En 2002, un nouveau chef d'orchestre est nommé, un Autrichien du nom de Franz Welser-Möst dont le talent est loin de faire l'unanimité. À Londres, où il a été chef invité pendant cinq ans, les critiques l'avaient surnommé «frankly worst than most». Franchement pire que les autres. C'est tout dire.

On ne sait trop à quel moment Donald Rosenberg a pris le maestro en grippe. Chose certaine, pendant au moins cinq ans, le rédacteur en chef du Plain Dealer a accepté de publier les critiques virulentes de Rosenberg tout en le protégeant contre l'ire de la direction de l'orchestre, et cela en dépit du fait que l'éditeur du journal siégeait et siège toujours sur le CA de l'orchestre. Et puis en 2007, le critique a perdu son protecteur à la faveur d'une nouvelle rédactrice en chef, disons plus sensible à l'ère du temps et aux doléances de l'orchestre. Un an plus tard, la rédactrice en chef a retiré Rosenberg de la couverture de l'orchestre et l'a envoyé couvrir du ballet et de l'opéra.

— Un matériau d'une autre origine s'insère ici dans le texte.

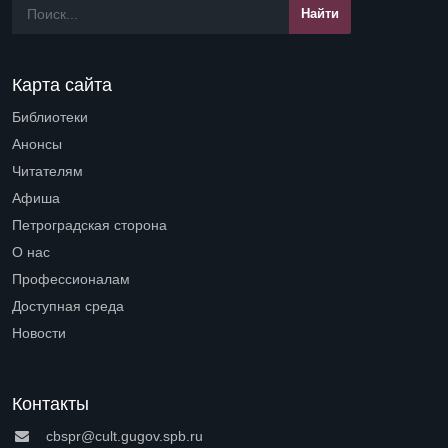
Карта сайта
Библиотеки
Open submenu (Библиотеки)
Анонсы
Читателям
Open submenu (Читателям)
Афиша
Петроградская сторона
Open submenu (Петроградская сторона)
О нас
Open submenu (О нас)
Профессионалам
Open submenu (Профессионалам)
Доступная среда
Open submenu (Доступная среда)
Новости
Контакты
cbspr@cult.gugov.spb.ru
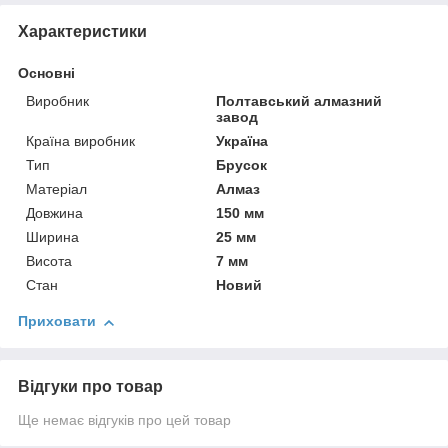
Характеристики
Основні
Виробник
Полтавський алмазний
завод
Країна виробник
Україна
Тип
Брусок
Матеріал
Алмаз
Довжина
150 мм
Ширина
25 мм
Висота
7 мм
Стан
Новий
Приховати
Відгуки про товар
Ще немає відгуків про цей товар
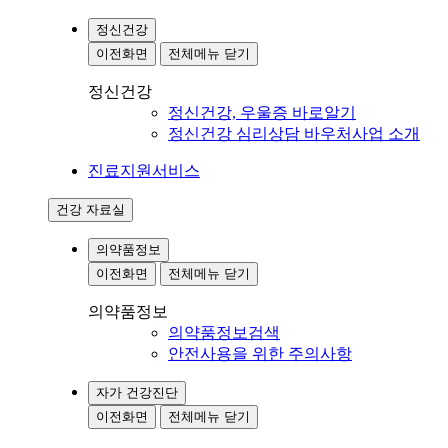
정신건강
이전화면
전체메뉴 닫기
정신건강
정신건강, 우울증 바로알기
정신건강 심리상담 바우처사업 소개
진료지원서비스
건강 자료실
의약품정보
이전화면
전체메뉴 닫기
의약품정보
의약품정보검색
안전사용을 위한 주의사항
자가 건강진단
이전화면
전체메뉴 닫기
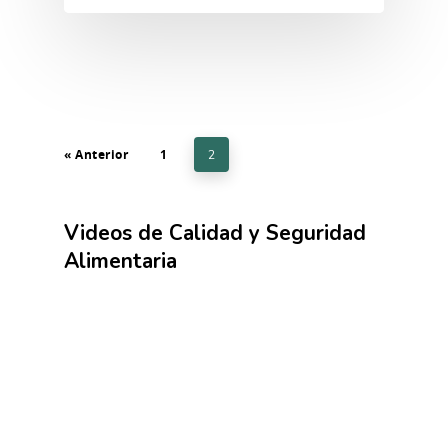
« Anterior
1
2
Videos de Calidad y Seguridad
Alimentaria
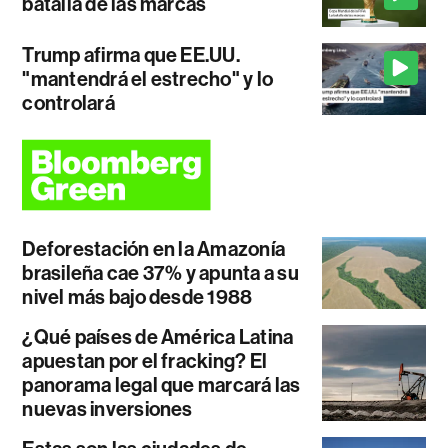
batalla de las marcas
Trump afirma que EE.UU.
"mantendrá el estrecho" y lo
controlará
Deforestación en la Amazonía
brasileña cae 37% y apunta a su
nivel más bajo desde 1988
¿Qué países de América Latina
apuestan por el fracking? El
panorama legal que marcará las
nuevas inversiones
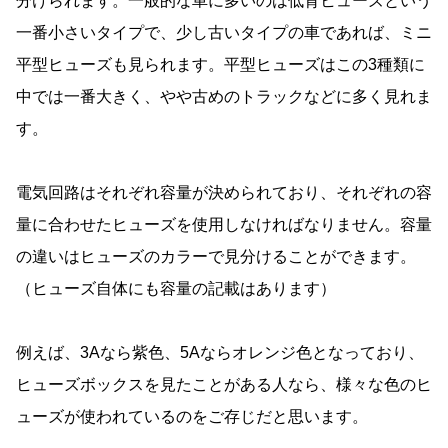
分けられます。一般的な車に多いのは低背ヒューズという
一番小さいタイプで、少し古いタイプの車であれば、ミニ
平型ヒューズも見られます。平型ヒューズはこの3種類に
中では一番大きく、やや古めのトラックなどに多く見れま
す。
電気回路はそれぞれ容量が決められており、それぞれの容
量に合わせたヒューズを使用しなければなりません。容量
の違いはヒューズのカラーで見分けることができます。
（ヒューズ自体にも容量の記載はあります）
例えば、3Aなら紫色、5Aならオレンジ色となっており、
ヒューズボックスを見たことがある人なら、様々な色のヒ
ューズが使われているのをご存じだと思います。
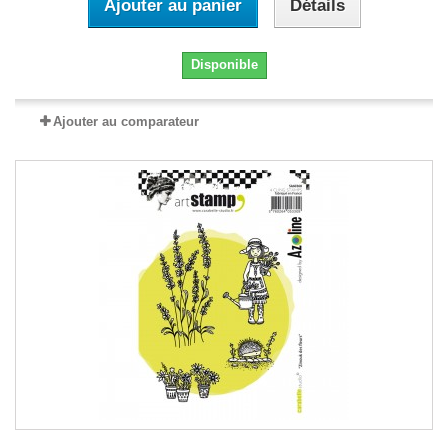
Ajouter au panier
Détails
Disponible
Ajouter au comparateur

Raison invoquée? L'éditrice estimait que Rosenberg avait un esprit fermé le rendant incapable de produire un compte rendu juste et objectif à l'égard du maestro et de l'orchestre de Cleveland. Elle a nommé à sa place Zachary Lewis, un critique de 25 ans son cadet, sans doute un brave jeune homme mais sans la culture, l'expérience et l'expertise de Rosenberg.

L'histoire a fait le tour des salles de rédaction, notamment parce que Rosenberg, âgé de 57 ans, est un critique connu et respecté mais aussi parce qu'il s'agissait d'un précédent dans l'histoire de la critique musicale américaine.

Rosenberg a poursuivi son journal et l'orchestre pour atteinte à sa réputation et discrimination en vertu de son âge. Et contre toute attente, il a perdu. Tout perdu.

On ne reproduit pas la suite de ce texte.